Question

help!!

Answer 1

show that the sequence \[X _{n}= \sum_{k=1}^{n} \frac{ 1}{ k } -Log(n+1) \]

where, n is grater and equal than 1

Answer 2

wt is ur question

Answer 3

i need to show that the sequence is convergent. Can anyone show me which way do i need to follow..

Answer 4

Is that \(-\log(k+1)\)?

Answer 5

no, log(n+1)

Answer 6

OK. Did you try to see the integral?

Answer 7

no, but i think limit would be helpful. but i am not sure.. what is your idea ?

Answer 8

Do you know the integral test for convergence?

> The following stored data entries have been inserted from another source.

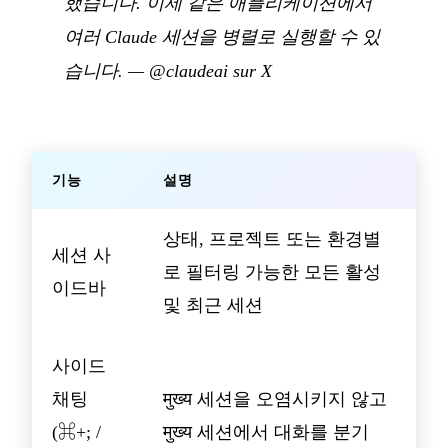
했습니다. 이제 같은 애플리케이션에서
여러 Claude 세션을 병렬로 실행할 수 있
습니다.
—
@claudeai sur X
기능
설명
상태, 프로젝트 또는 환경별
세션 사
로 필터링 가능한 모든 활성
이드바
및 최근 세션
사이드
채팅
मुख्य 세션을 오염시키지 않고
(⌘+; /
मुख्य 세션에서 대화를 분기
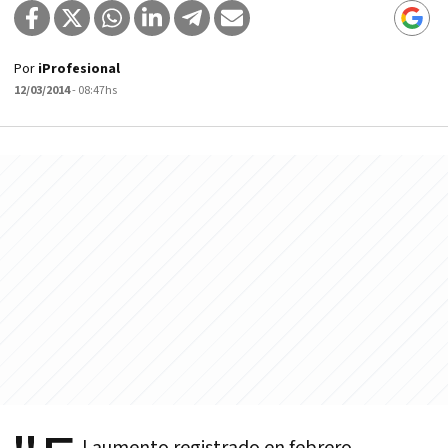
Por
iProfesional
12/03/2014
- 08:47hs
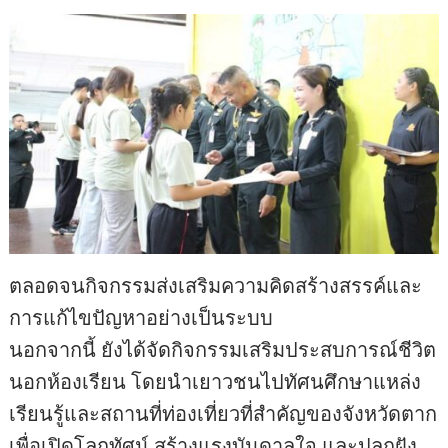
ตลอดจนกิจกรรมส่งเสริมความคิดสร้างสรรค์และ
การแก้ไขปัญหาอย่างเป็นระบบ
นอกจากนี้ ยังได้จัดกิจกรรมเสริมประสบการณ์ชีวิต
นอกห้องเรียน โดยนำเยาวชนไปทัศนศึกษาแหล่ง
เรียนรู้และสถานที่ท่องเที่ยวที่สำคัญของจังหวัดตาก
เพื่อเปิดโลกทัศน์ สร้างแรงบันดาลใจ และปลูกฝัง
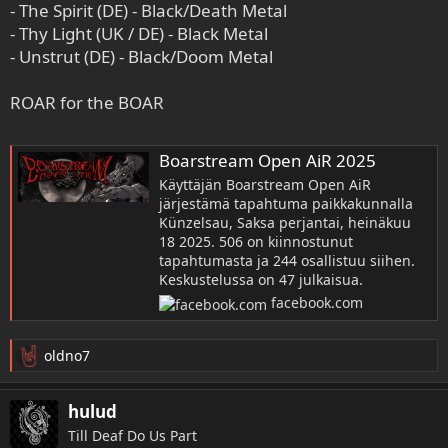
- The Spirit (DE) - Black/Death Metal
- Thy Light (UK / DE) - Black Metal
- Unstrut (DE) - Black/Doom Metal
ROAR for the BOAR
Boarstream Open AiR 2025
Käyttäjän Boarstream Open AiR
järjestämä tapahtuma paikkakunnalla
Künzelsau, Saksa perjantai, heinäkuu
18 2025. 506 on kiinnostunut
tapahtumasta ja 244 osallistuu siihen.
Keskustelussa on 47 julkaisua.
facebook.com
oldno7
R
e
a
hulud
k
Till Deaf Do Us Part
t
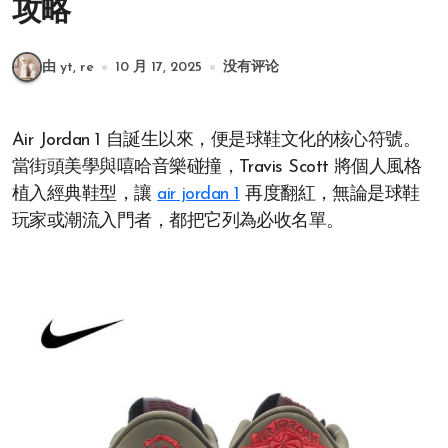
攻略
由 yt, re
10 月 17, 2025
没有评论
Air Jordan 1 自誕生以來，便是球鞋文化的核心符號。
當街頭美學與嘻哈音樂碰撞，Travis Scott 將個人風格
植入經典鞋型，讓
air jordan 1
再度翻紅，無論是球鞋
玩家或潮流入門者，都把它列為必收名單。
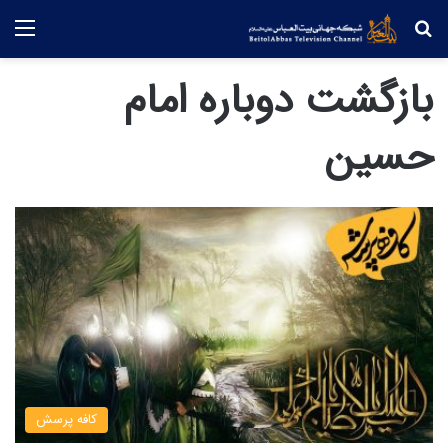
جستجو
منو
بازگشت دوباره امام
حسین
کافه پرسش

If an integral exists with the same limits, then a sum does too.

Answer 9

Wait, is the -log(n+1) part inside or outside of the summation?

Answer 10

OP says it's not \(\log(k + 1)\), so must be outside.

Answer 11

Well, not necessarily. It would just be trickier lol.

Answer 12

Oh, yes. lol

Answer 13

what is integral boundary? 1 to n ? or 1 to infinite ?

Answer 14

If you want to show that it is convergent, 1 to infinity.

Answer 15

so what about log(n+1) part.. if n goes to infinite then, log term goes to infinite as well ..

Answer 16

That's what I was thinking.

Answer 17

also, sum part is divergent as i know, if n goes to infinite.

Answer 18

Yes, that's why I think that the \(\log(n + 1)\) is outside. It's giving me the right result.

Answer 19

so,it is weird but, that two divergent terms cancel each other,, ? :S

Answer 20

If you draw a picture it should be clear why they "cancel".

Answer 21

\[-\log{(n + 1)} + \int_{1}^{n } \dfrac{1}{n}dn\]\[-\log(n + 1) + \log(n) = \log(n/n+1)\]\[n \to \infty \implies \log(1) = 0\]

Answer 22

Whoops.

Answer 23

\[\int_{1}^{n} \dfrac{1}{k}dk\]

Answer 24

Yes, that's it. lol.

Answer 25

Here's a picture of your series. The parts that are above the curve start to decrease.\[\sum \dfrac{1}{k} = \int \dfrac{1}{k}dk + \sum \rm parts ~above~the~curve\]
https://upload.wikimedia.org/wikipedia/commons/6/67/Integral_Test.svg

Answer 26

It's clear that as you approach infinity, the area above the curve will be zero. So the sum of the "parts above the curve" converges.

Answer 27

so both two terms are convergences .. ?

Answer 28

Actually if you draw it like this: then you can definitely say \[\int\limits_1^n \frac{dk}{k} \ge\sum_1^n\frac{1}{k}\] then just subtract off ln(n+1) from both sides and take the limit like you just did. Sorry to interrupt!